Title

Phthalate and novel plasticizer concentrations in food items from U.S. fast food chains: a preliminary analysis

Document Type

Journal Article

Publication Date

5-1-2022

Journal

Journal of exposure science & environmental epidemiology

Volume

32

Issue

3

DOI

10.1038/s41370-021-00392-8

Keywords

Dietary exposures; Fast food; Food handling gloves; Health disparities; Phthalates; Plasticizers

Abstract

BACKGROUND: Fast food consumption is associated with biomarkers of ortho-phthalates exposures.

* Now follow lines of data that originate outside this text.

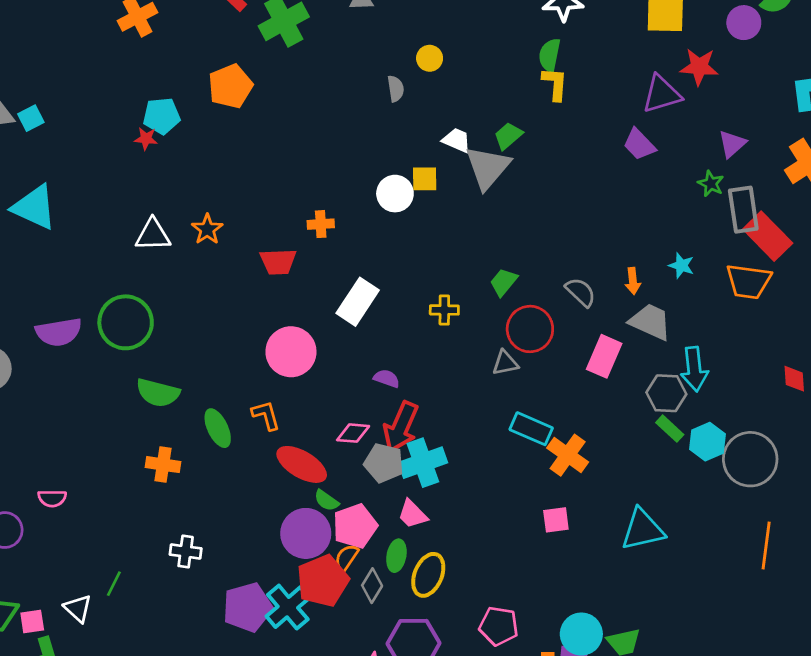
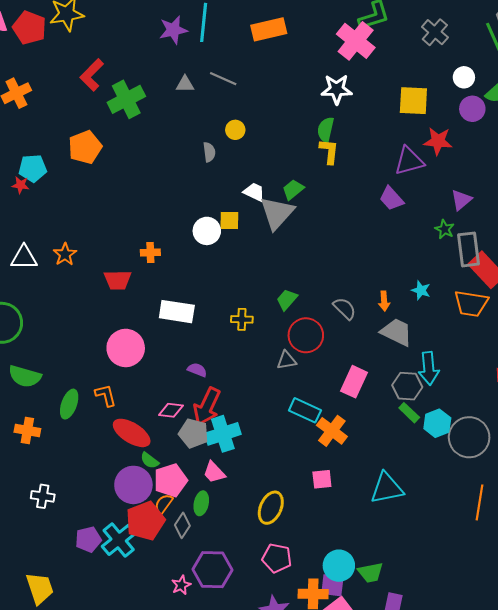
white rectangle: (358, 302) -> (177, 312), turned 64
pink rectangle: (604, 356) -> (354, 382), moved
green ellipse: (218, 428) -> (69, 404), turned 44
yellow ellipse: (428, 575) -> (271, 508), moved
purple pentagon: (248, 607) -> (88, 539), size x0.7

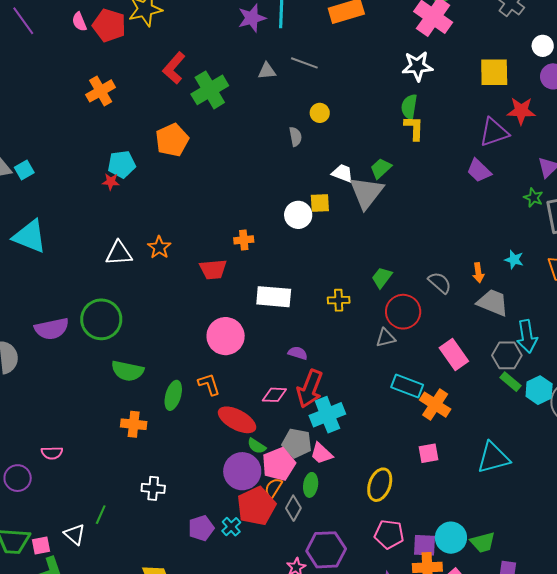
pink rectangle: (354, 382) -> (454, 354), turned -56
gray pentagon: (193, 433) -> (297, 443), moved
cyan cross: (119, 540) -> (231, 527), size x0.6
purple square: (332, 585) -> (425, 545), moved

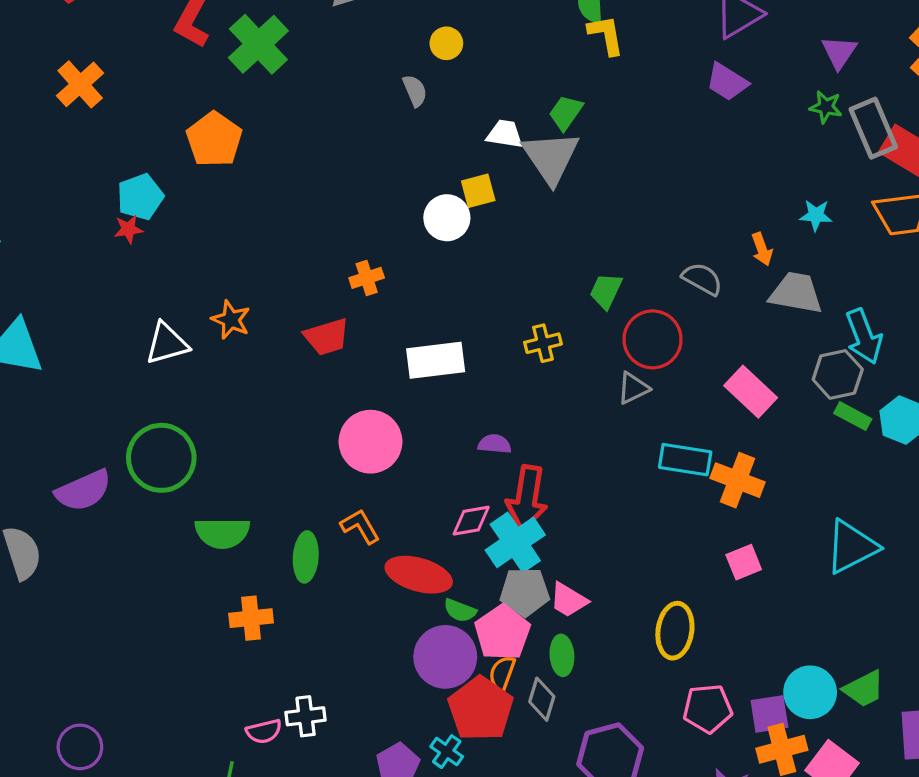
cyan cross: (327, 415) -> (515, 542), moved
pink semicircle: (52, 453) -> (264, 731), moved

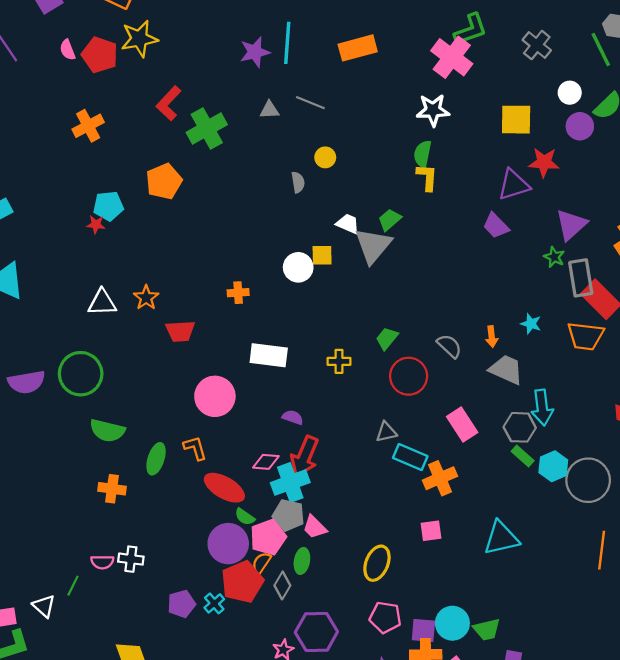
purple triangle: (839, 52) -> (571, 225), size x1.4
red trapezoid: (327, 337) -> (180, 331), moved
gray triangle: (633, 388) -> (386, 432), moved
orange cross: (738, 480) -> (440, 478), turned 32

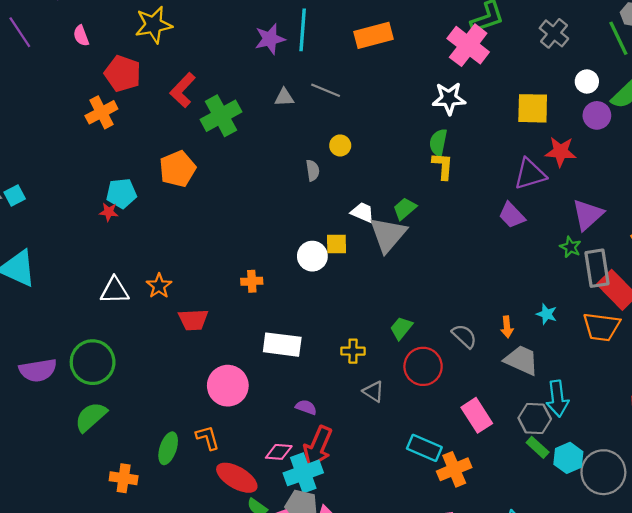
red pentagon: (100, 55) -> (123, 74), moved
green semicircle: (107, 431) -> (91, 417), moved, turned 124
gray triangle: (386, 432) -> (373, 391), moved, turned 45

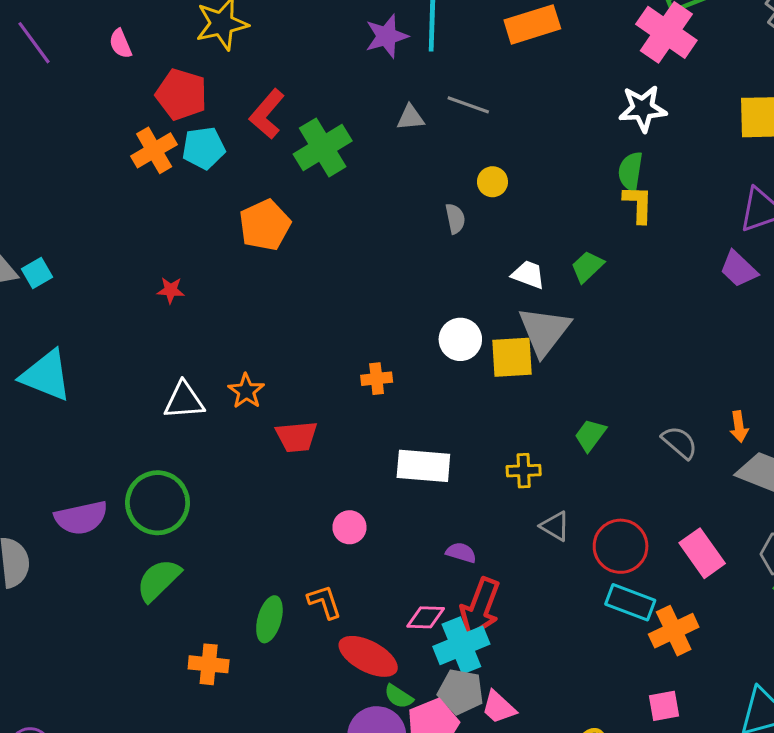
cyan pentagon: (121, 193) -> (204, 148), moved
gray triangle: (388, 235) -> (544, 331), moved
yellow square: (337, 244) -> (512, 357), moved, size x1.4
red circle: (423, 366) -> (621, 546), moved
pink circle: (228, 386) -> (349, 527), size x0.6

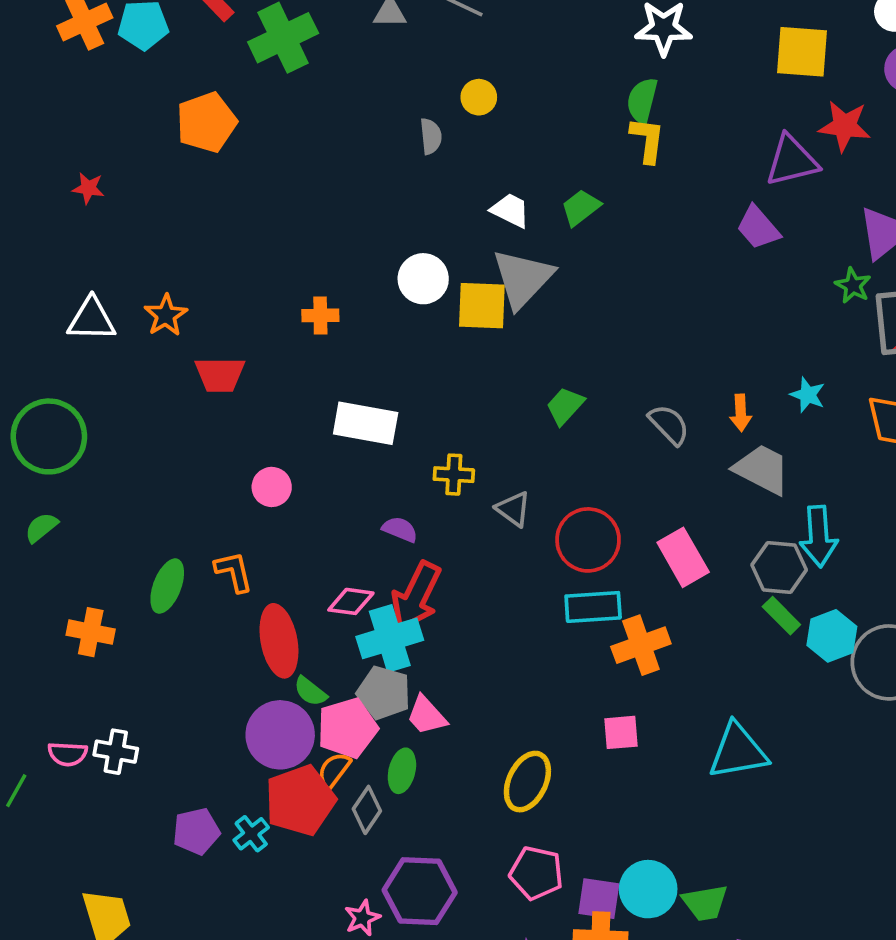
yellow cross: (524, 471) -> (454, 475), moved
green semicircle: (159, 580) -> (41, 527), size x0.6
cyan rectangle: (630, 602) -> (593, 607), turned -30
red ellipse: (368, 656) -> (279, 641), turned 46

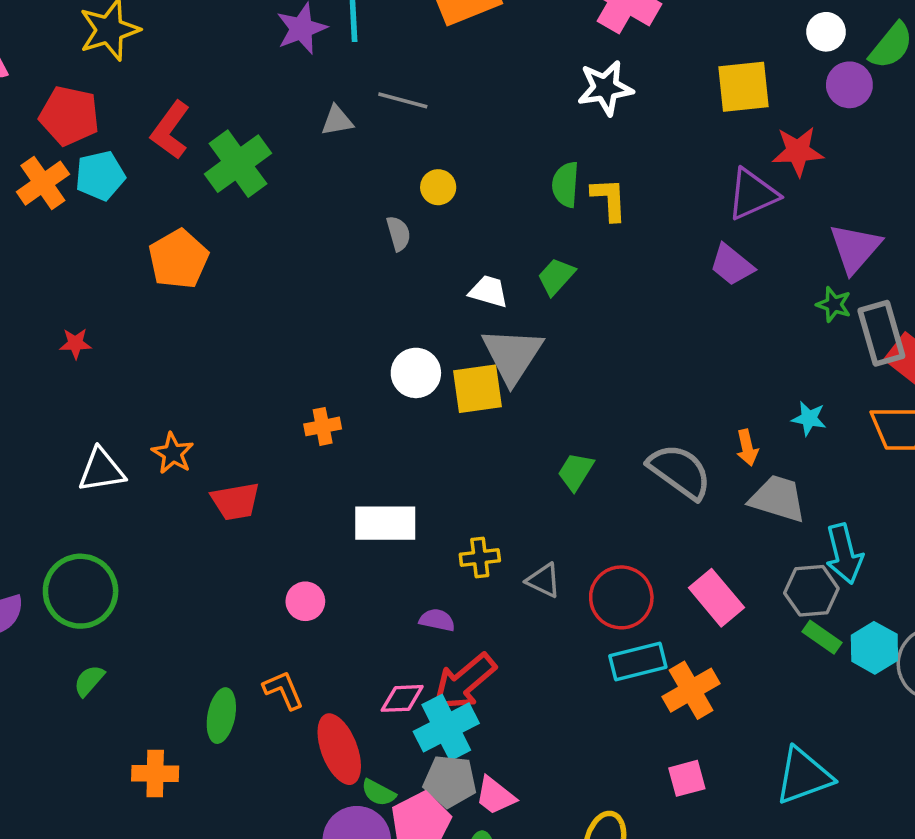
green semicircle: (642, 100) -> (566, 185), moved
gray semicircle: (669, 425) -> (680, 471), size x1.5
red arrow: (416, 596) -> (464, 682), turned 34

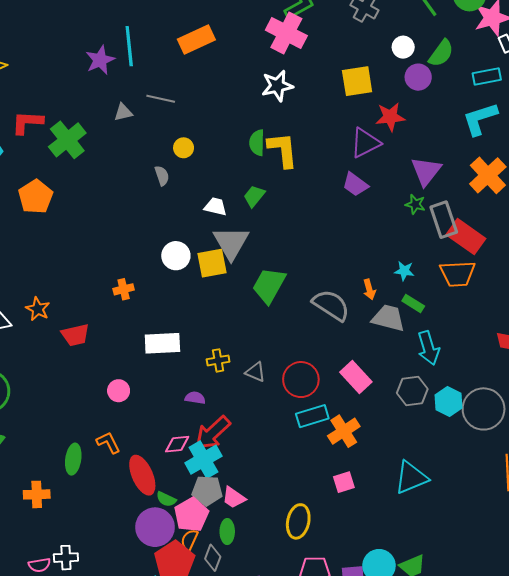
red L-shape: (170, 130) -> (27, 122), turned 60
yellow L-shape: (609, 199) -> (283, 150), size x1.4
green trapezoid: (576, 472) -> (269, 285), moved, size x1.6
gray hexagon: (811, 591) -> (412, 391), moved
green rectangle: (822, 637) -> (413, 303), moved

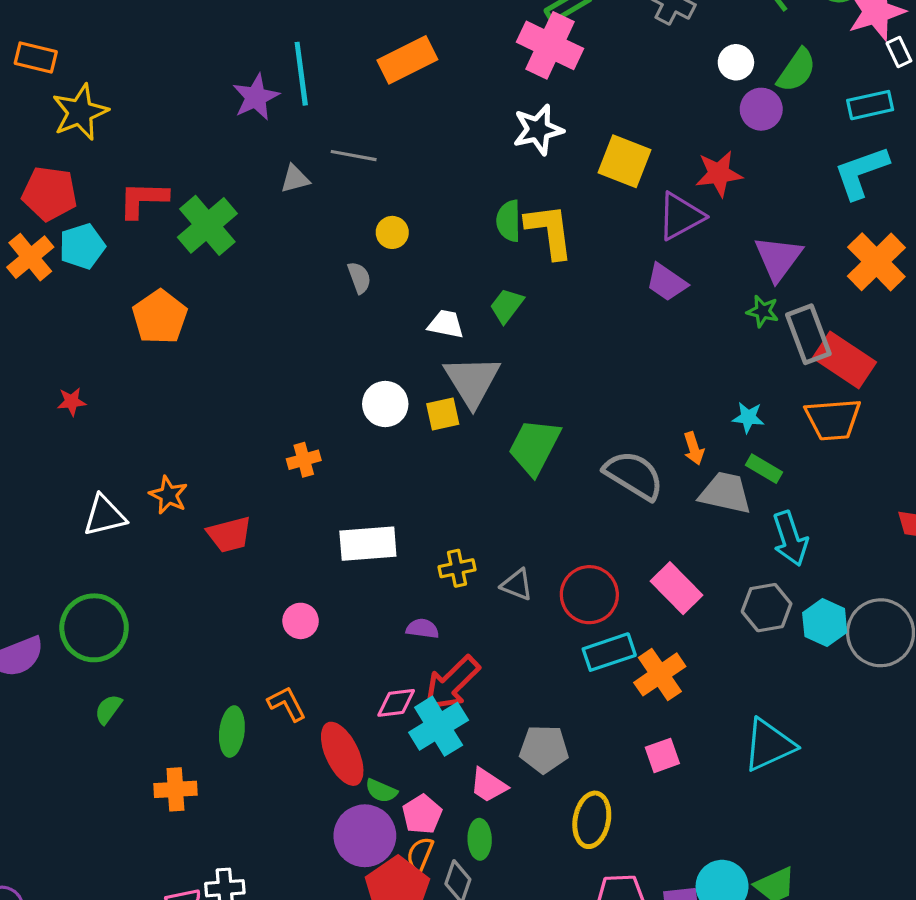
yellow square: (357, 81) -> (625, 161), moved, turned 32
yellow square: (212, 263) -> (443, 414), size x0.7
gray pentagon: (207, 491) -> (544, 749), moved
pink pentagon: (191, 515) -> (422, 814), size x0.7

However, the chemical content of fast food is unknown; certain ortho-phthalates (i.e., di-n-butyl phthalate (DnBP) and di(2-ethylhexyl) phthalate (DEHP)) have been phased out and replaced with other plasticizers (e.g., dioctyl terephthalate (DEHT)). OBJECTIVE: We conducted a preliminary study to examine ortho-phthalate and replacement plasticizer concentrations in foods and food handling gloves from U.S. fast food restaurants. METHODS: We obtained hamburgers, fries, chicken nuggets, chicken burritos, cheese pizza (n = 64 food samples) and gloves (n = 3) from restaurants and analyzed them for 11 chemicals using gas chromatography mass spectrometry. RESULTS: We found DEHT at the highest concentrations in both foods (n = 19; median = 2510 µg/kg; max = 12,400 µg/kg) and gloves (n = 3; range: 28-37% by weight). We detected DnBP and DEHP in 81% and 70% of food samples, respectively. Median DEHT concentrations were significantly higher in burritos than hamburgers (6000 µg/kg vs. 2200 µg/kg; p < 0.0001); DEHT was not detected in fries. Cheese pizza had the lowest levels of most chemicals. SIGNIFICANCE: To our knowledge, these are the first measurements of DEHT in food. Our preliminary findings suggest that ortho-phthalates remain ubiquitous and replacement plasticizers may be abundant in fast food meals. IMPACT STATEMENT: A selection of popular fast food items sampled in this study contain detectable levels of replacement plasticizers and concerning ortho-phthalates. In addition, food handling gloves contain replacement plasticizers, which may be a source of food contamination. These results, if confirmed, may inform individual and regulatory exposure reduction strategies.